Increased ambient glutamate concentration alters the expression of NMDA receptor subunits in cerebellar granule neurons.

Effects of prolonged (48 h) inhibition of glutamate reuptake on the relative abundance of mRNAs coding for N-methyl-D-aspartate (NMDA) receptor subunits, and the expression of corresponding proteins were investigated in primary cultures of rat cerebellar granule neurons. In cells exposed to the glutamate transport blocker, L-trans-pyrrolidine-2,4-dicarboxylate (PDC), the expression of the C1 exon-positive NR1 mRNA variant was reduced by about 40% whereas, the expression of C1-negative mRNA was increased leading to significant reduction of the +C1/-C1 ratio. The expression of the N1-negative NR1 variants was slightly reduced following exposure to PDC, indicating that increased medium levels of glutamate changed the relative abundance of NR1 splice-variant expression but did not reduce the overall NR1 transcription. Expression of NR2A and NR2B mRNAs was 40-50% lower in PDC-treated cells as compared to control.

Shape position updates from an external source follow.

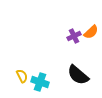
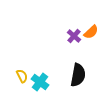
purple cross: rotated 24 degrees counterclockwise
black semicircle: rotated 120 degrees counterclockwise
cyan cross: rotated 18 degrees clockwise
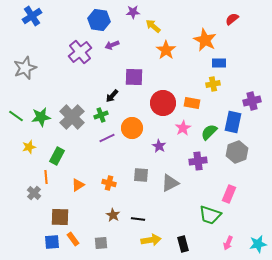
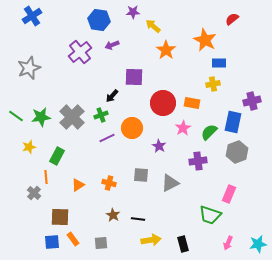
gray star at (25, 68): moved 4 px right
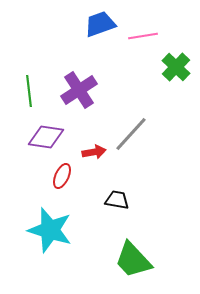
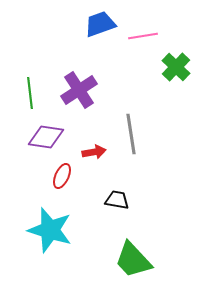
green line: moved 1 px right, 2 px down
gray line: rotated 51 degrees counterclockwise
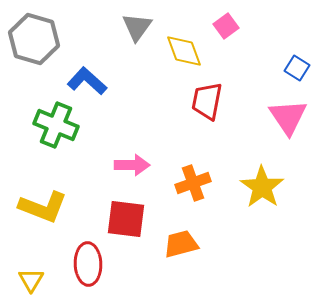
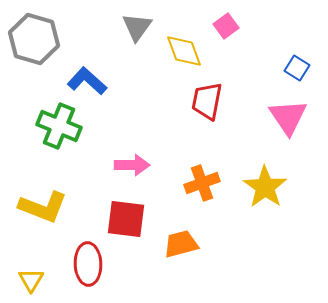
green cross: moved 3 px right, 1 px down
orange cross: moved 9 px right
yellow star: moved 3 px right
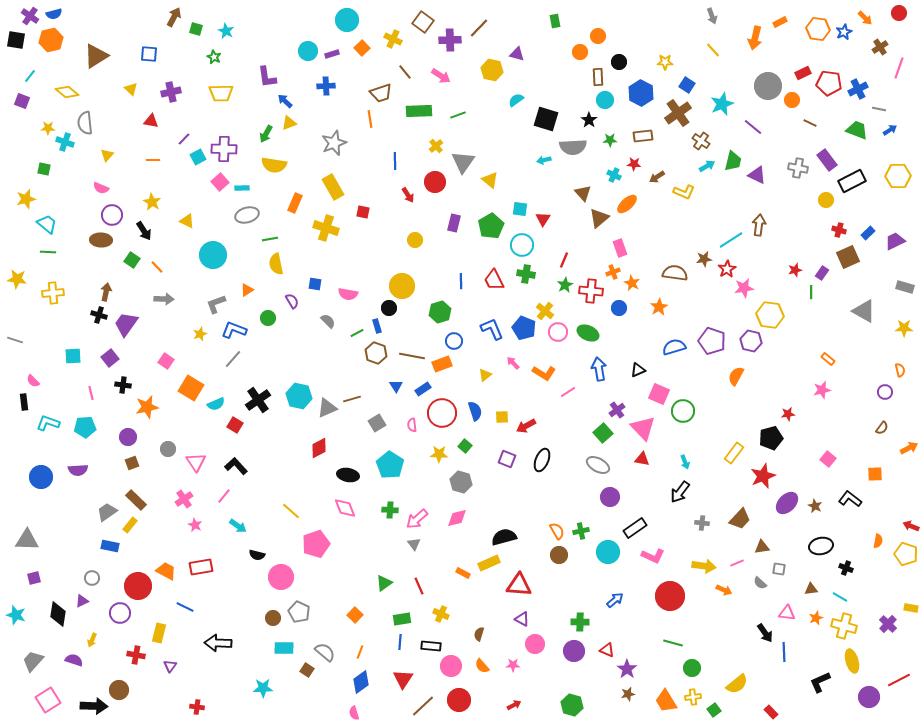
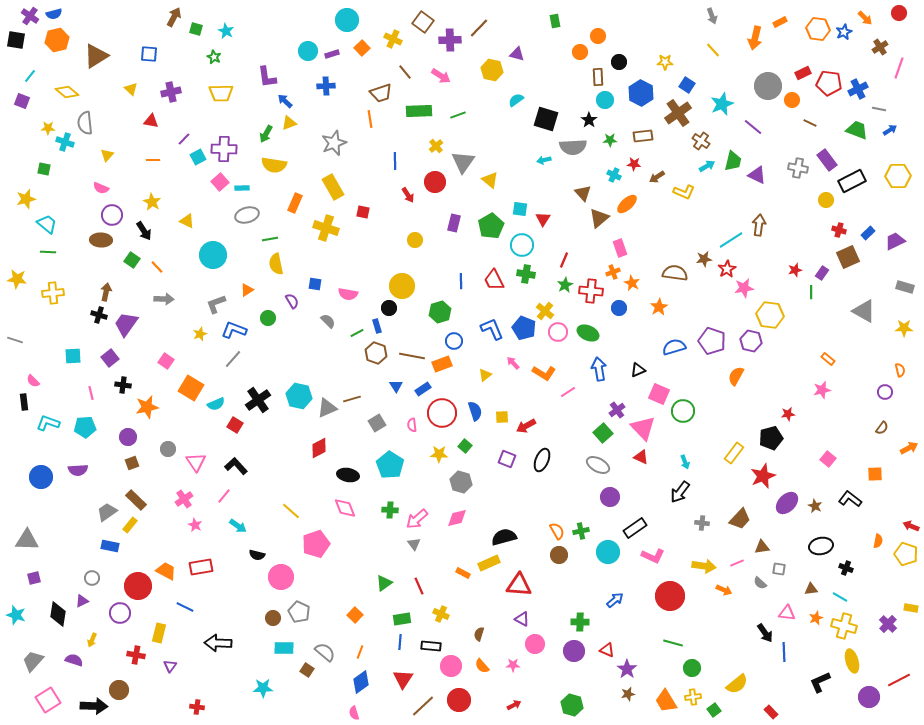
orange hexagon at (51, 40): moved 6 px right
red triangle at (642, 459): moved 1 px left, 2 px up; rotated 14 degrees clockwise
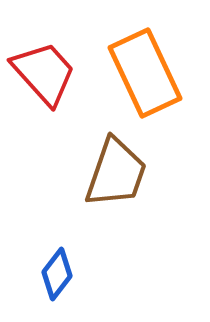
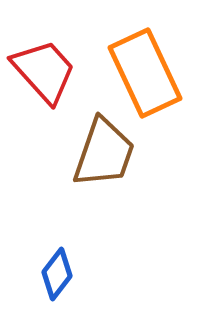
red trapezoid: moved 2 px up
brown trapezoid: moved 12 px left, 20 px up
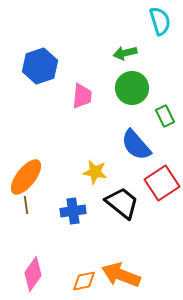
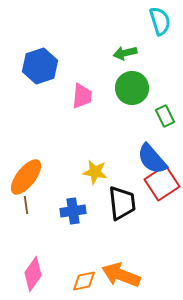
blue semicircle: moved 16 px right, 14 px down
black trapezoid: rotated 45 degrees clockwise
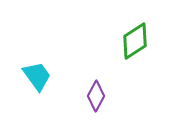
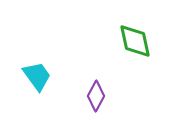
green diamond: rotated 69 degrees counterclockwise
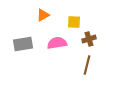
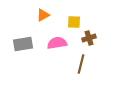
brown cross: moved 1 px up
brown line: moved 6 px left, 1 px up
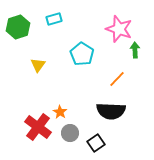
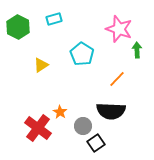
green hexagon: rotated 15 degrees counterclockwise
green arrow: moved 2 px right
yellow triangle: moved 3 px right; rotated 21 degrees clockwise
red cross: moved 1 px down
gray circle: moved 13 px right, 7 px up
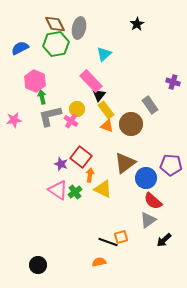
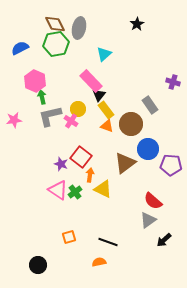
yellow circle: moved 1 px right
blue circle: moved 2 px right, 29 px up
orange square: moved 52 px left
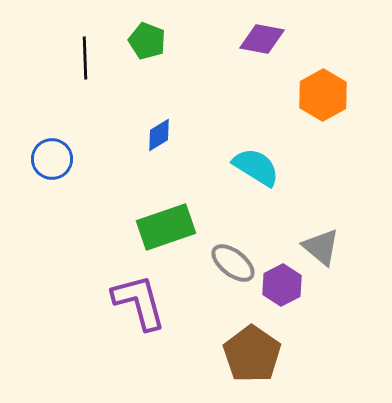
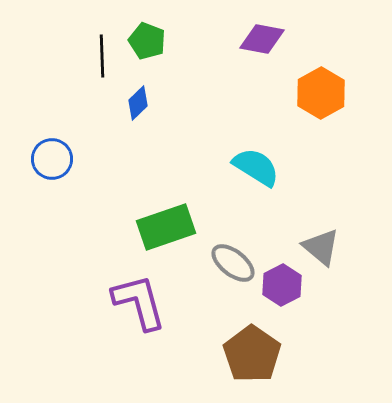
black line: moved 17 px right, 2 px up
orange hexagon: moved 2 px left, 2 px up
blue diamond: moved 21 px left, 32 px up; rotated 12 degrees counterclockwise
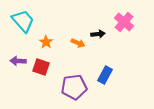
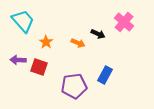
black arrow: rotated 32 degrees clockwise
purple arrow: moved 1 px up
red square: moved 2 px left
purple pentagon: moved 1 px up
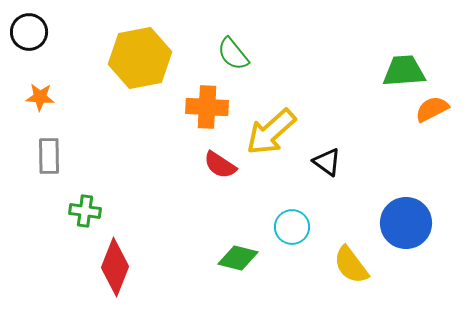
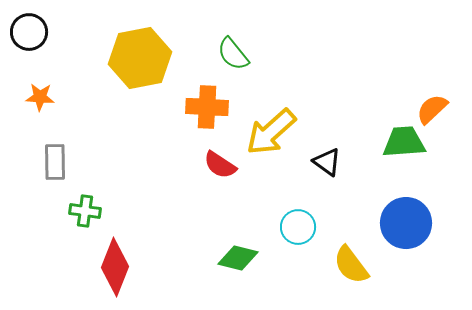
green trapezoid: moved 71 px down
orange semicircle: rotated 16 degrees counterclockwise
gray rectangle: moved 6 px right, 6 px down
cyan circle: moved 6 px right
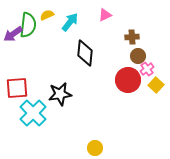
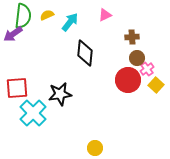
green semicircle: moved 5 px left, 9 px up
brown circle: moved 1 px left, 2 px down
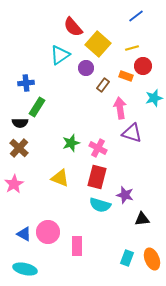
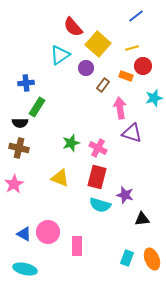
brown cross: rotated 30 degrees counterclockwise
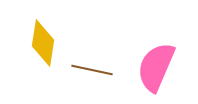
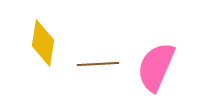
brown line: moved 6 px right, 6 px up; rotated 15 degrees counterclockwise
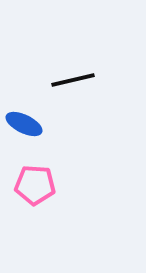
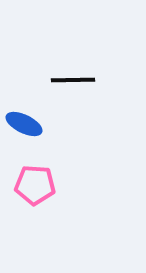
black line: rotated 12 degrees clockwise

Immunoblot experiments revealed that PDC exposure reduced the expression of NR1 and all NR2 proteins with NR2A and NR2B proteins being reduced to a greater extent than NR1. The overall decrease in NMDA receptor subunit protein expression was considerably more pronounced than the reduction of their corresponding mRNAs, suggesting involvement of a post-transcriptional regulation. Our data support the hypothesis that functional activity and number of NMDA receptors are regulated by strength of the glutamatergic input. Thus, reduced glutamate uptake resulting in increased concentration of ambient glutamate initiate a series of adaptive responses manifested as a gradual down-regulation of the functional activity and expression of NMDA receptors.